5 responses to “Prince Considerate breaks up — considerately”

  1. Elena Avatar
    Elena

    A few days before Xmas and he drops this. Yuck. Yeah, yeah he was considerate and upfront and honest, but couldn’t he have waited until the new year? Geez. Hopefully you hadn’t bought him a Xmas present yet. 🙂

  2. Dating Goddess Avatar
    Dating Goddess

    Actually, I’m not bothered that this was a few days before Christmas. We hadn’t planned to spend the day together, and I have plenty on my plate before I leave on my trip.

    I’d rather have someone share their truth rather than pretend something they aren’t feeling. Yes, there are instances that timing wouldn’t be good, but generally I’d rather they be authentic. I know I’ve stuck with someone through an event because I wanted to be sensitive to the timing, but then it was more confusing to them.

  3. nysharon Avatar
    nysharon

    I’m so sorry. It is still a loss. You enjoyed his companionship. He was mature and respectful about it. At least you know that there are good ones out there. You will bring something from this experience to the next lucky man. Hugs.

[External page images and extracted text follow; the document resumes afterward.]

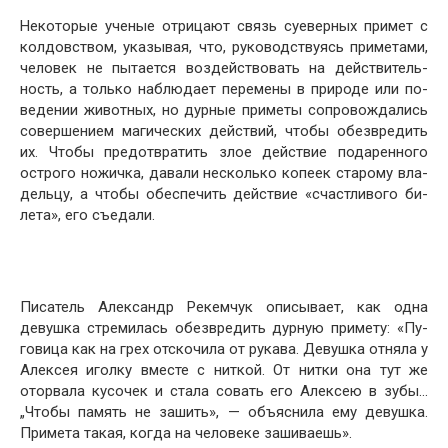
Некоторые ученые отрицают связь суеверных примет с
колдовством, указывая, что, руководствуясь примета­ми,
человек не пытается воздействовать на действитель­
ность, а только наблюдает перемены в природе или по­
ведении животных, но дурные приметы сопровождались
совершением магических действий, чтобы обезвредить
их. Чтобы предотвратить злое действие подаренного
острого ножичка, давали несколько копеек старому вла­
дельцу, а чтобы обеспечить действие «счастливого би­
лета», его съедали.
Писатель Александр Рекемчук описывает, как одна
девушка стремилась обезвредить дурную примету: «Пу­
говица как на грех отскочила от рукава. Девушка отняла у
Алексея иголку вместе с ниткой. От нитки она тут же
оторвала кусочек и стала совать его Алексею в зубы…
„Чтобы память не зашить», — объяснила ему де­вушка.
Примета такая, когда на человеке зашиваешь».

  4. PreviouslyQueenofE Avatar
    PreviouslyQueenofE

    Best wishes to you, DG. Even when you know it’s better to acknowledge that love isn’t developing and move on, it isn’t easy, you’re still going to mourn the loss of the dream. Have a wonderful holiday and a fabulous January away!

  5. Rodney Avatar
    Rodney

    Hmm… that sucks, DG. Y’know I wish I had a good friend to offer you to replace him. If only it were that easy, eh?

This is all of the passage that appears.